The Southwest Oncology Group, or SWOG, has increased this year’s grant funding to City of Hope by 40 percent, the first time the organization has increased its funding to the institution so significantly.
SWOG is one of the largest cancer clinical trials cooperative groups supported by the National Cancer Institute. Its more than 5,000 participating physician-researchers practice at more than 570 institutions. City of Hope is one of 19 National Cancer Institute-designated cancer centers in the group.
|Joanne Mortimer is principal investigator on the Southwest Oncology Group grant. (Photo by Walter Urie)|
The group increased funding to City of Hope from about $285,000 in 2009 to $400,000 in 2010, according to Joanne Mortimer, M.D., vice chair and professor in the Department of Medical Oncology & Therapeutics Research. These grant dollars support vital clinical research.
SWOG boosted its funding because City of Hope consistently enrolls 80 to 100 patients each year in the group’s studies, a substantial proportion, said Mortimer, who is principal investigator for the SWOG grant at City of Hope. Around the country, more than 6,000 cancer patients and healthy participants sign up for SWOG studies each year.

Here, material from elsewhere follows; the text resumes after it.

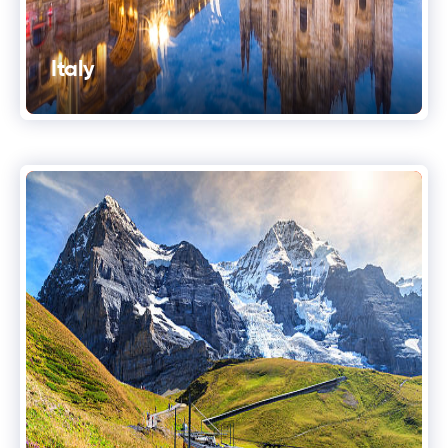
Italy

“When we enroll so many patients in SWOG clinical trials, both patients and science stand to benefit. The increased funding is not only a testament to our increased annual accrual but also to the quality of the research efforts at City of Hope, including areas such as regulatory oversight, research nursing and outstanding data management,” said Robert Figlin, M.D., Arthur and Rosalie Kaplan Professor in Medical Oncology and chair of the Department of Medical Oncology & Therapeutics Research.
City of Hope physicians also hold important leadership roles in the organization. Stephen J. Forman, M.D., Francis and Kathleen McNamara Distinguished Chair in Hematology and Hematopoietic Cell Transplantation, is chair of the group’s bone marrow and stem cell committee, while Lucille Leong, M.D., professor of medical oncology, is an auditor for the group. Numerous faculty members from the departments of Hematology & Hematopoietic Cell Transplantation and Medical Oncology & Therapeutics Research serve on SWOG’s disease-specific committees.
At any give time, 100 SWOG clinical trials are open across the country addressing cancers in adults including breast, gastrointestinal, genitourinary, gynecologic and lung cancers, as well as melanoma, myeloma, leukemia and lymphoma. During the last 25 years, according to SWOG, more than 170,000 patients have directly benefited from the group’s trials, while millions more received improved care as new standards of treatment or prevention are developed by the group.